(Material for this task)

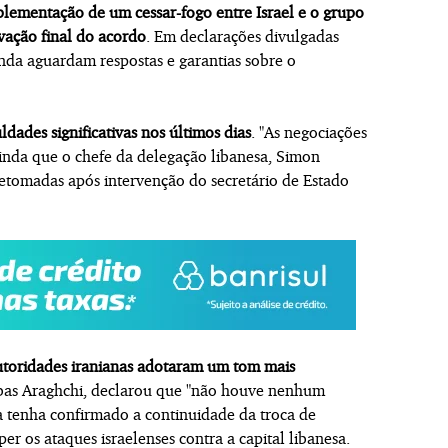
lementação de um cessar-fogo entre Israel e o grupo
ação final do acordo
. Em declarações divulgadas
inda aguardam respostas e garantias sobre o
dades significativas nos últimos dias
. "As negociações
ainda que o chefe da delegação libanesa, Simon
etomadas após intervenção do secretário de Estado
utoridades iranianas adotaram um tom mais
bbas Araghchi, declarou que "não houve nenhum
 tenha confirmado a continuidade da troca de
 os ataques israelenses contra a capital libanesa.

(End Material for this task)

**Task description:** Leave out the pictures. Transcribe only the lines above, from the first through the one that contains "etomadas após intervenção".

**Result below:**
lementação de um cessar-fogo entre Israel e o grupo
ação final do acordo
. Em declarações divulgadas
inda aguardam respostas e garantias sobre o
dades significativas nos últimos dias
. "As negociações
ainda que o chefe da delegação libanesa, Simon
etomadas após intervenção do secretário de Estado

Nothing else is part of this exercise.